The legend, Tim Wakefield, is gone at 57.
"Tim’s kindness and indomitable spirit were as legendary as his knuckleball," Red Sox owner John Henry said. "He not only captivated us on the field but was the rare athlete whose legacy extended beyond the record books to the countless lives he touched with his warmth and genuine spirit."
"He had a remarkable ability to uplift, inspire, and connect with others in a way that showed us the true definition of greatness. He embodied the very best of what it means to be a member of the Boston Red Sox and his loss is felt deeply by all of us."
The team's Twitter account changed their profile picture to Tim's famous number 49 in his honor.
Our hearts are broken with the loss of Tim Wakefield.
Wake embodied true goodness; a devoted husband, father, and teammate, beloved broadcaster, and the ultimate community leader. He gave so much to the game and all of Red Sox Nation.
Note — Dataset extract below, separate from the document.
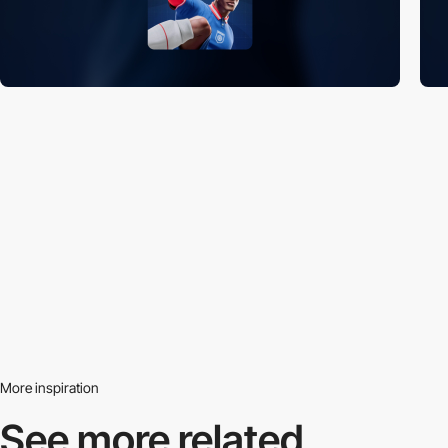
More inspiration
See more related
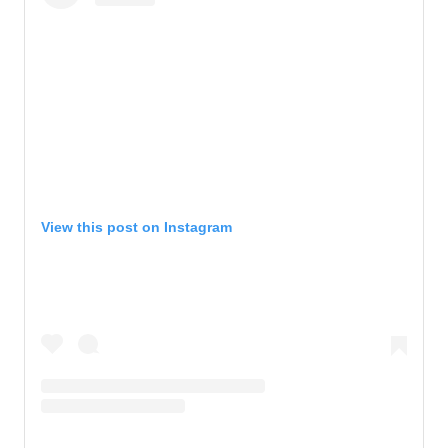
View this post on Instagram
Our deepest love and thoughts are with… pic.twitter.com/ah5kV2Yt8j
— Red Sox (@RedSox) October 1, 2023
Tim Wakefield's career was an interesting one.
He was drafted by the Pittsburgh Pirates after being a power-hitting first baseman in college that set home run records at Florida Tech.
After trying to be a fastball pitcher with the Pirates, Tim Wakefield was sent down and ended up perfecting his knuckleball in the minors.
By the time he was back up in the majors with the Boston Red Sox, he was one of the best to ever do it.
Despite barely throwing harder than a good high school player, Tim Wakefield amassed 200 career victories as a pitcher, something not many people are able to do.
Wakefield won World Series rings in 2004 and 2007 as a member of the Boston Red Sox.
His career record was an impressive 200 wins and 180 losses, with a 4.41 ERA. Also impressively, he struck out 2,156 opponents throughout his MLB career.